**Exercise prompt**
Copying exactly, give the lines in the material below from the one with "Analytics cookies (used to" to the one with "struggling at home, school, or", ends included, and nothing besides.

**Given records**

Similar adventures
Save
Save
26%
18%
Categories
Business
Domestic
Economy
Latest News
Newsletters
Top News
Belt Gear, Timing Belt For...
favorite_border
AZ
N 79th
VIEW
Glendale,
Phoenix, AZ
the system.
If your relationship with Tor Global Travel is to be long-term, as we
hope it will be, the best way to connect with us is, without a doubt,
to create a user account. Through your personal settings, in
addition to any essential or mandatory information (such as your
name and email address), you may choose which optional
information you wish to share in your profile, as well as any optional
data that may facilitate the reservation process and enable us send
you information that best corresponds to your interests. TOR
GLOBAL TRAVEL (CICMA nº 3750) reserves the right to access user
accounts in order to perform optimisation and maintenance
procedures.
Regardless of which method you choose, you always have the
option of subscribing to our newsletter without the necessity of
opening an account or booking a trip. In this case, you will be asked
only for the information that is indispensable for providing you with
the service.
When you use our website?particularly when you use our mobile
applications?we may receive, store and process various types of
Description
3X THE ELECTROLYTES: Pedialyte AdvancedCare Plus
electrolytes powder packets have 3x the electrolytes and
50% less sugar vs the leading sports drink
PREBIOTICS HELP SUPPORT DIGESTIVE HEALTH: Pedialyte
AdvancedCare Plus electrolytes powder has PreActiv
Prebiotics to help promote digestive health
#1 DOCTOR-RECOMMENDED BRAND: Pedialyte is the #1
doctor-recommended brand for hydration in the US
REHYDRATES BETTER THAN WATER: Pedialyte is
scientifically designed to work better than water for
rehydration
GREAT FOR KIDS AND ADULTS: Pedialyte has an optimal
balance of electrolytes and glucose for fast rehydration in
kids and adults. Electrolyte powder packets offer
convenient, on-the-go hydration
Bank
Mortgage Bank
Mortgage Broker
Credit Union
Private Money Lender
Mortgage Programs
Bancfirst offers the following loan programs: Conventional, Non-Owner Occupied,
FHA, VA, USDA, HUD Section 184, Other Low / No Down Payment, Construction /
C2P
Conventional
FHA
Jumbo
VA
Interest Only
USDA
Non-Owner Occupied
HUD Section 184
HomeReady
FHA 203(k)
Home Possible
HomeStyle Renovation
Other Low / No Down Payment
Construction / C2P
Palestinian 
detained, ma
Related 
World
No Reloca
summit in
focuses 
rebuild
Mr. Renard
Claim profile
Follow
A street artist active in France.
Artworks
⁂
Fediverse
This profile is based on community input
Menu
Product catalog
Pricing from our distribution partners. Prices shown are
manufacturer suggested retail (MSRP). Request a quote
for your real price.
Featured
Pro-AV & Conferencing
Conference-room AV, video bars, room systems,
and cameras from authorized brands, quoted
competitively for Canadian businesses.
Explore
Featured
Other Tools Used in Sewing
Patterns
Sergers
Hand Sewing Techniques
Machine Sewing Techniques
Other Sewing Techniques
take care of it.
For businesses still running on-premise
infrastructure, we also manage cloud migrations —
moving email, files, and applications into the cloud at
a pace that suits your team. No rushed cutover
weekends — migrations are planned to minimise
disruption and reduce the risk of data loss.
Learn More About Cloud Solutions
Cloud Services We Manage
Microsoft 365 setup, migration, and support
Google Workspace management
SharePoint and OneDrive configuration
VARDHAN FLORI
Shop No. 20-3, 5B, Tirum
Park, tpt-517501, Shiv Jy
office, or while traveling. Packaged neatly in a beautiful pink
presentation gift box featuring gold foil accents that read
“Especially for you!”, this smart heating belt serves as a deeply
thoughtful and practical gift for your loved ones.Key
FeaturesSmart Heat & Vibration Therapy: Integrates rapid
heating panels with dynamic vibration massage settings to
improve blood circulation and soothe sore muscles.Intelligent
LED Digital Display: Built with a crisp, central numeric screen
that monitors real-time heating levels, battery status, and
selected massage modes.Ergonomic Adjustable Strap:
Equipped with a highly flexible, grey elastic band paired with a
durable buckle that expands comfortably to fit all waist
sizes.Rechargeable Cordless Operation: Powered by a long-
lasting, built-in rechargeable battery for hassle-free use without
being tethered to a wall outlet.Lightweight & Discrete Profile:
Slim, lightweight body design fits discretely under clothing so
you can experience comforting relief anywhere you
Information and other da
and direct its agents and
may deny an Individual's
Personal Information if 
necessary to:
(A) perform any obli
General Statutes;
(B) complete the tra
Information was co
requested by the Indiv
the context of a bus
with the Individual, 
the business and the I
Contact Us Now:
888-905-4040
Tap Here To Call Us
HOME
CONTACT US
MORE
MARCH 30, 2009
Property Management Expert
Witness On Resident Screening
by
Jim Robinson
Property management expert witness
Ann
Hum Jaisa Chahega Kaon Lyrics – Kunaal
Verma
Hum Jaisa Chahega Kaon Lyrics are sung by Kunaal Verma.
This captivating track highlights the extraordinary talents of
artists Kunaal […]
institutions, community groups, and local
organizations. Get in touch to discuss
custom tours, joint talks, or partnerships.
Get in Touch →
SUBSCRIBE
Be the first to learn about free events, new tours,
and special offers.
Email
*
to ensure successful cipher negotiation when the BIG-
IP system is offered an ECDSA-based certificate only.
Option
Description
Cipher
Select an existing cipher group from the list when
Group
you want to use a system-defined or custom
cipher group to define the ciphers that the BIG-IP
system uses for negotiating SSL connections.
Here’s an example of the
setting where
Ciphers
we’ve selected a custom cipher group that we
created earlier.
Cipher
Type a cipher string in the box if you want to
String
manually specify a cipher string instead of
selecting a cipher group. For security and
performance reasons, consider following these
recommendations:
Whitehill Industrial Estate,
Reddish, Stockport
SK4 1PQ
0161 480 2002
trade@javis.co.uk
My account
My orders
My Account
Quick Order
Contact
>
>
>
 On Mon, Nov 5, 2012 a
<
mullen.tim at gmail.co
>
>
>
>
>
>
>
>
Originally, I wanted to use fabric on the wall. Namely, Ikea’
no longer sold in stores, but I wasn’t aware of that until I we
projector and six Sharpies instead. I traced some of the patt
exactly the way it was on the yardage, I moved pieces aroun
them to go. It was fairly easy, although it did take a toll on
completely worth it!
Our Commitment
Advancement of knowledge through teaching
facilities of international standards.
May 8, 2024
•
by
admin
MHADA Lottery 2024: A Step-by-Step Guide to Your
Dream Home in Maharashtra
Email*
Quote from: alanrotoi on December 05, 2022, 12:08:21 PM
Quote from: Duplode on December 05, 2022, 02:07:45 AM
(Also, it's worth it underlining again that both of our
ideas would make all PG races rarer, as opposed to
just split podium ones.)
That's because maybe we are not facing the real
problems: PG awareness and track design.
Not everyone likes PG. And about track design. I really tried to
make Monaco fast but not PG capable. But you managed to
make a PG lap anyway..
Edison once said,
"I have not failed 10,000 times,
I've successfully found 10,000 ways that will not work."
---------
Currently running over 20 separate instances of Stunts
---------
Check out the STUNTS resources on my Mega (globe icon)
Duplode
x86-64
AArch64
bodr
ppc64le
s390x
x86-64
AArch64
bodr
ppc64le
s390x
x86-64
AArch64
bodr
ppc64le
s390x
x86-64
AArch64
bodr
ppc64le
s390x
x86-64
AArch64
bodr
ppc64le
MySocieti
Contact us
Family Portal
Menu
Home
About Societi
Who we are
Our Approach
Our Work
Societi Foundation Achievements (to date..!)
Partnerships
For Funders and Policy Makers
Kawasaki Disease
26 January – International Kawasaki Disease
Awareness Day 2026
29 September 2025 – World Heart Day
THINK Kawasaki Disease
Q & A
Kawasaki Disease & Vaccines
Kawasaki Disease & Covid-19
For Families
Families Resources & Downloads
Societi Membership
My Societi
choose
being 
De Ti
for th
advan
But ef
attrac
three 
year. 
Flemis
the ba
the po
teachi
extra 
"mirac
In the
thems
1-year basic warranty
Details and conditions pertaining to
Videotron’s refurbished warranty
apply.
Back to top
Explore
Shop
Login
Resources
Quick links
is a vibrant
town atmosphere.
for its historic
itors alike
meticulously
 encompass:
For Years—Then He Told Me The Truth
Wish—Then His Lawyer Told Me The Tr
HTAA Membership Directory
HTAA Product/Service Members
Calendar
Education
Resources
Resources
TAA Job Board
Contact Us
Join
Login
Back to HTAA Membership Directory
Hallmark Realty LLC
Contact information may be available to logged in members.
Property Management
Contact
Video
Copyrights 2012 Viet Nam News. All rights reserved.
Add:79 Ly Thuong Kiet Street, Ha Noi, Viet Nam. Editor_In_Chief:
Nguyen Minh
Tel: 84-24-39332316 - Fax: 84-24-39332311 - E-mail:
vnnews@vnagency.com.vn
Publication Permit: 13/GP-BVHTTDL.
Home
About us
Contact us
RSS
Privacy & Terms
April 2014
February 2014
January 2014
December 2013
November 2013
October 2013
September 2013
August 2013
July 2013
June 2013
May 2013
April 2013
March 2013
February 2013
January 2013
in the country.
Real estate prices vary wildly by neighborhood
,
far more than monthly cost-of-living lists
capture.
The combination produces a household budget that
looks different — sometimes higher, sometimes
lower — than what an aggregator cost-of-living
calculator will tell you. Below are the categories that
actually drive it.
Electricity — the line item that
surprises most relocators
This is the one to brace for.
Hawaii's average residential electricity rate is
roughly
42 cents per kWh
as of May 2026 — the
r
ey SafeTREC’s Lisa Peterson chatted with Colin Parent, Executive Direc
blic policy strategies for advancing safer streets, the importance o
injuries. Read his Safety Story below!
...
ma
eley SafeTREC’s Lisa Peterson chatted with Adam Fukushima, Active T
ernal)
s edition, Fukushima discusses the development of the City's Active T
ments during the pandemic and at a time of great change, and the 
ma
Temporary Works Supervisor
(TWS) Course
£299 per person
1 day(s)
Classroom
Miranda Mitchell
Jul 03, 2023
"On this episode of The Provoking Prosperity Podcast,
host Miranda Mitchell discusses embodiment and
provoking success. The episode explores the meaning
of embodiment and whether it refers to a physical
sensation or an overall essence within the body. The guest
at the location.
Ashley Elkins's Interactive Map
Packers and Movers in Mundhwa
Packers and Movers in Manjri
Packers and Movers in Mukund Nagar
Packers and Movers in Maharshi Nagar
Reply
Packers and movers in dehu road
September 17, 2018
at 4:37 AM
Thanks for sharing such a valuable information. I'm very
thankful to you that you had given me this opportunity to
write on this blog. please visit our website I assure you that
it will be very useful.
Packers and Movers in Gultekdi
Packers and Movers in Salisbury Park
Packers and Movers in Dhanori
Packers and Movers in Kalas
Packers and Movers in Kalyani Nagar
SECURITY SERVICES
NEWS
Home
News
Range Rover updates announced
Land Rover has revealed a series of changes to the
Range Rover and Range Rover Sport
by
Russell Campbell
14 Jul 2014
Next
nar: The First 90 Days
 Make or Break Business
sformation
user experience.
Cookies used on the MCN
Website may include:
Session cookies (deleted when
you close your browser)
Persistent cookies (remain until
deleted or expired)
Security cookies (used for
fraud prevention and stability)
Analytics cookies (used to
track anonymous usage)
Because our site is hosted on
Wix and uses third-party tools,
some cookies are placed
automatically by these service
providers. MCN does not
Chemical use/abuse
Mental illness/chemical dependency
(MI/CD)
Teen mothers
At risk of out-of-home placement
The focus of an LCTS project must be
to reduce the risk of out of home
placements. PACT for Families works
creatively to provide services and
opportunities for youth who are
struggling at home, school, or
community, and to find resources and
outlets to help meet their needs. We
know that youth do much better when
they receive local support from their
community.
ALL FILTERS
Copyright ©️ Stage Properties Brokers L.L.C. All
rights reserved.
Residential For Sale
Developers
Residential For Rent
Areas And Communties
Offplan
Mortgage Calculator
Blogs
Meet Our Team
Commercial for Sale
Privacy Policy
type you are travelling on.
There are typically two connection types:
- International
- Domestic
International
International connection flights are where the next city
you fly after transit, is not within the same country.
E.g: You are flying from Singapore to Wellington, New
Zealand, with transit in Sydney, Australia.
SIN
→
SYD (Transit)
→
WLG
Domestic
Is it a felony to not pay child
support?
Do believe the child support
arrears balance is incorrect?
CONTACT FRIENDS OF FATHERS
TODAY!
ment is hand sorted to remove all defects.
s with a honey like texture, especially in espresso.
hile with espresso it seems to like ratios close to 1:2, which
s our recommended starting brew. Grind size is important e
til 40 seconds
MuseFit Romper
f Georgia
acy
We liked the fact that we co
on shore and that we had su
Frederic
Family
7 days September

**Exercise result**
Analytics cookies (used to
track anonymous usage)
Because our site is hosted on
Wix and uses third-party tools,
some cookies are placed
automatically by these service
providers. MCN does not
Chemical use/abuse
Mental illness/chemical dependency
(MI/CD)
Teen mothers
At risk of out-of-home placement
The focus of an LCTS project must be
to reduce the risk of out of home
placements. PACT for Families works
creatively to provide services and
opportunities for youth who are
struggling at home, school, or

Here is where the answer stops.